### PROVIDED RECORDS
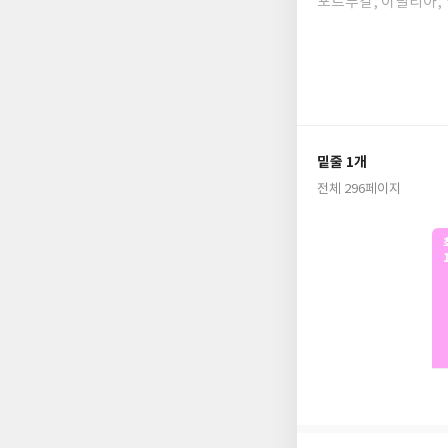
포르투갈, 이탈리아, 
프랑스·독일·브라질 아
프랑스 아마존 도서 종
일본판 오리콘 차트 
외전으로 이어지는 ‘나
밑줄 1개
전체 296페이지
최약체에서 최강 헌터
장성락(REDICE S
본편 완결이라는 점에
형성될 만큼 완성도와
이전 독일, 프랑스 
단행본은 본문 전면 
100% 만끽할 수 있다
사상 최약체 E급 헌터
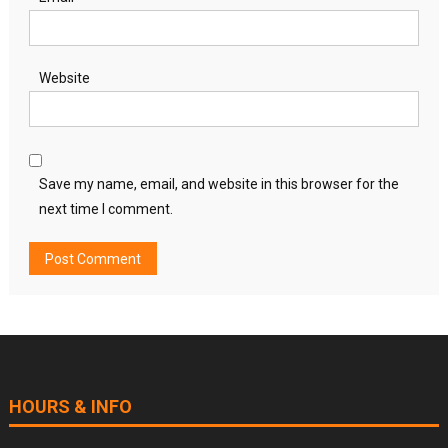
Website
Save my name, email, and website in this browser for the
next time I comment.
HOURS & INFO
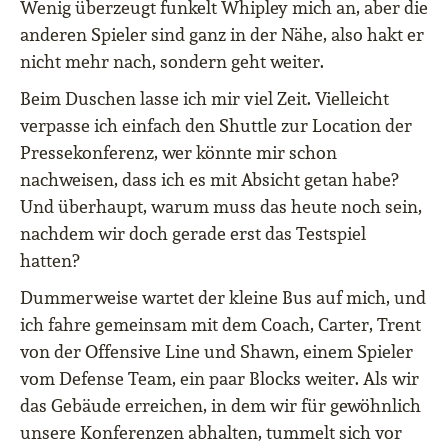
Wenig überzeugt funkelt Whipley mich an, aber die
anderen Spieler sind ganz in der Nähe, also hakt er
nicht mehr nach, sondern geht weiter.
Beim Duschen lasse ich mir viel Zeit. Vielleicht
verpasse ich einfach den Shuttle zur Location der
Pressekonferenz, wer könnte mir schon
nachweisen, dass ich es mit Absicht getan habe?
Und überhaupt, warum muss das heute noch sein,
nachdem wir doch gerade erst das Testspiel
hatten?
Dummerweise wartet der kleine Bus auf mich, und
ich fahre gemeinsam mit dem Coach, Carter, Trent
von der Offensive Line und Shawn, einem Spieler
vom Defense Team, ein paar Blocks weiter. Als wir
das Gebäude erreichen, in dem wir für gewöhnlich
unsere Konferenzen abhalten, tummelt sich vor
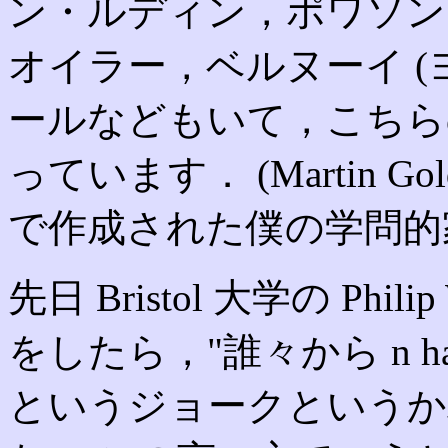
ン・ルディン，ポワソン
オイラー，ベルヌーイ (
ールなどもいて，こちら
っています． (Martin G
で作成された僕の学問的
先日 Bristol 大学の Ph
をしたら，"誰々から n ha
というジョークというか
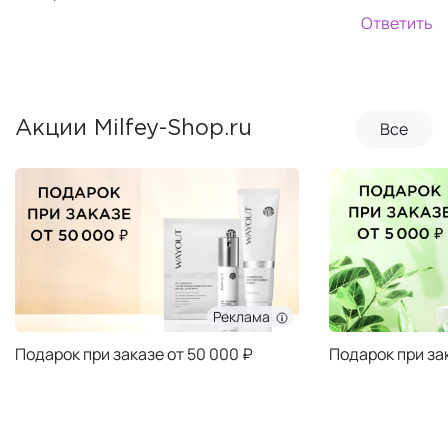
Ответить
Все
Акции Milfey-Shop.ru
Реклама
Подарок при заказе от 50 000 ₽
Подарок при за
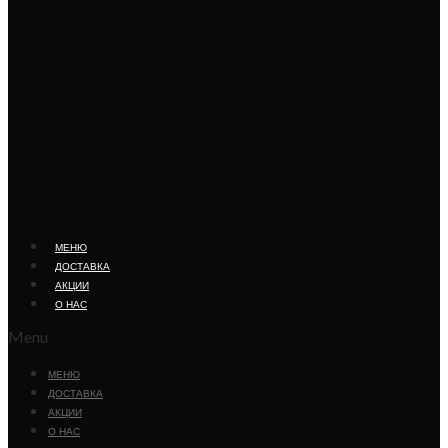
МЕНЮ
ДОСТАВКА
АКЦИИ
О НАС
Menu
МЕНЮ
ДОСТАВКА
АКЦИИ
О НАС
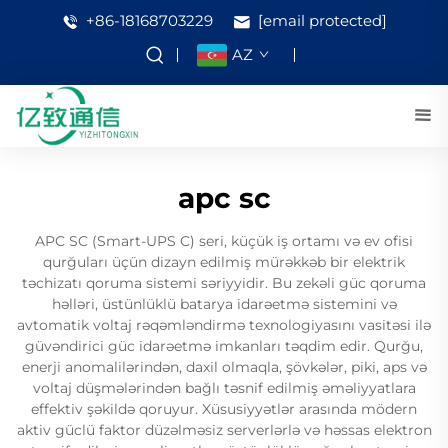
+86-18168703229
[email protected]
AZ
apc sc
APC SC (Smart-UPS C) seri, küçük iş ortamı və ev ofisi
qurğuları üçün dizayn edilmiş mürəkkəb bir elektrik
təchizatı qoruma sistemi səriyyidir. Bu zekəli güc qoruma
həlləri, üstünlüklü batarya idarəetmə sistemini və
avtomatik voltaj rəqəmləndirmə texnologiyasını vasitəsi ilə
güvəndirici güc idarəetmə imkanları təqdim edir. Qurğu,
enerji anomalilərindən, daxil olmaqla, şövkələr, piki, aps və
voltaj düşmələrindən bağlı təsnif edilmiş əməliyyatlara
effektiv şəkildə qoruyur. Xüsusiyyətlər arasında mödern
aktiv güclü faktor düzəlməsiz serverlərlə və həssas elektron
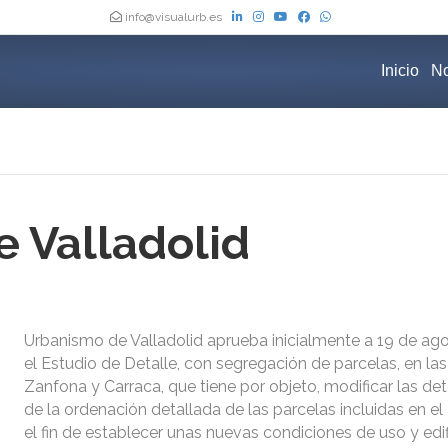
info@visualurb.es
Inicio
No
 Valladolid
Urbanismo de Valladolid aprueba inicialmente a 19 de ag
el Estudio de Detalle, con segregación de parcelas, en las
Zanfona y Carraca, que tiene por objeto, modificar las d
de la ordenación detallada de las parcelas incluidas en el
el fin de establecer unas nuevas condiciones de uso y edi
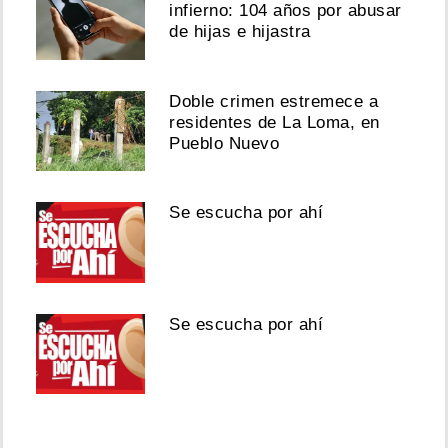
infierno: 104 años por abusar
de hijas e hijastra
Doble crimen estremece a
residentes de La Loma, en
Pueblo Nuevo
Se escucha por ahí
Se escucha por ahí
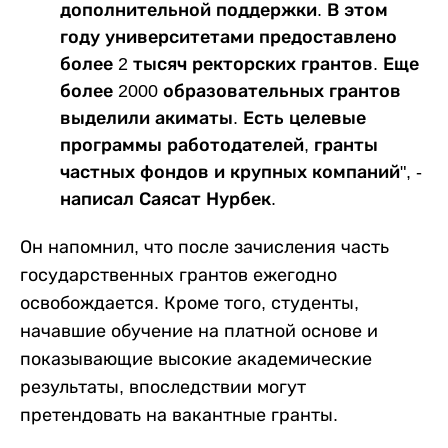
дополнительной поддержки. В этом
году университетами предоставлено
более 2 тысяч ректорских грантов. Еще
более 2000 образовательных грантов
выделили акиматы. Есть целевые
программы работодателей, гранты
частных фондов и крупных компаний", -
написал Саясат Нурбек.
Он напомнил, что после зачисления часть
государственных грантов ежегодно
освобождается. Кроме того, студенты,
начавшие обучение на платной основе и
показывающие высокие академические
результаты, впоследствии могут
претендовать на вакантные гранты.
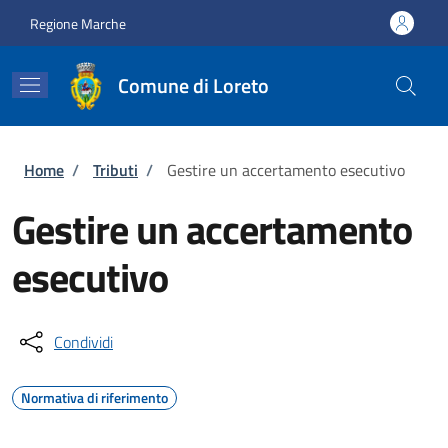
Salta al contenuto principale
Skip to footer content
Regione Marche
Comune di Loreto
Briciole di pane
Home
/
Tributi
/
Gestire un accertamento esecutivo
Gestire un accertamento
esecutivo
Condividi
Normativa di riferimento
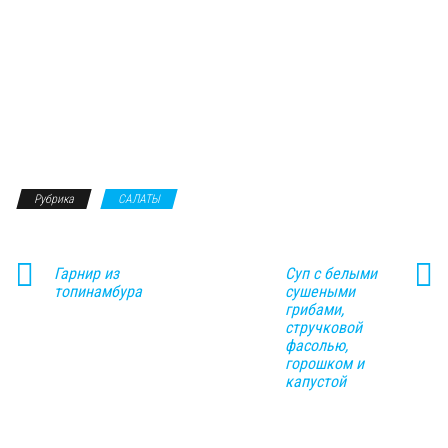
Рубрика
САЛАТЫ
Гарнир из
Суп с белыми
топинамбура
сушеными
грибами,
стручковой
фасолью,
горошком и
капустой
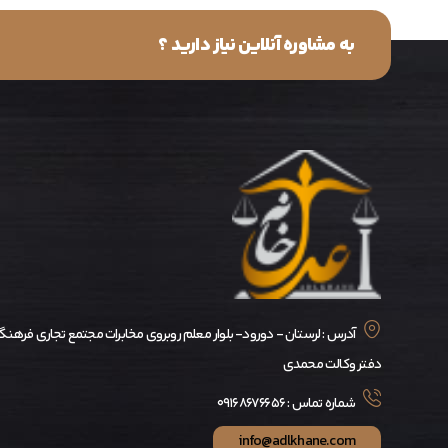
به مشاوره آنلاین نیاز دارید ؟
آدرس : لرستان - دورود- بلوار معلم روبروی مخابرات مجتمع تجاری فرهنگ
دفتر وکالت محمدی
شماره تماس : ۰۹۱۶۸۶۷۶۶۵۶
info@adlkhane.com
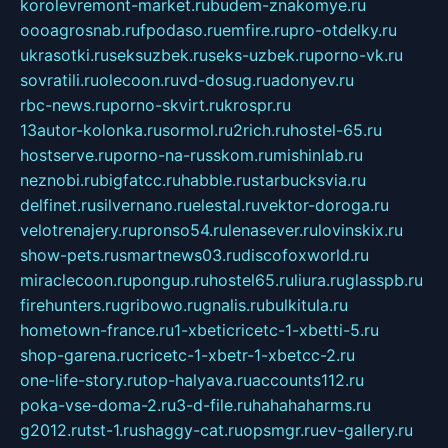
korolevremont-market.ru
budem-znakomye.ru
oooagrosnab.ru
fpodaso.ru
emfire.ru
pro-otdelky.ru
ukrasotki.ru
seksuzbek.ru
seks-uzbek.ru
porno-vk.ru
sovratili.ru
olecoon.ru
vd-dosug.ru
adonyev.ru
rbc-news.ru
porno-skvirt.ru
krospr.ru
13autor-kolonka.ru
sormol.ru
2rich.ru
hostel-65.ru
hostserve.ru
porno-na-russkom.ru
mishinlab.ru
neznobi.ru
bigfatcc.ru
habble.ru
starbucksvia.ru
delfinet.ru
silvernano.ru
elestal.ru
vektor-doroga.ru
velotrenajery.ru
pronso54.ru
lenasever.ru
lovinskix.ru
show-pets.ru
smartnews03.ru
discofoxworld.ru
miraclecoon.ru
pongup.ru
hostel65.ru
liura.ru
glasspb.ru
firehunters.ru
gribowo.ru
gnalis.ru
bulkitula.ru
hometown-france.ru
1-xbeticricetc-1-xbetti-5.ru
shop-garena.ru
cricetc-1-xbetr-1-xbetcc-2.ru
one-life-story.ru
top-halyava.ru
accounts112.ru
poka-vse-doma-2.ru
3-d-file.ru
hahahaharms.ru
g2012.ru
tst-1.ru
shaggy-cat.ru
opsmgr.ru
ev-gallery.ru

### WHAT TO PRODUCE
Apply a filter for "edilmiş" to the entries and show each line that passes.

### ANSWER TO THE PROBLEM
qurğuları üçün dizayn edilmiş mürəkkəb bir elektrik
voltaj düşmələrindən bağlı təsnif edilmiş əməliyyatlara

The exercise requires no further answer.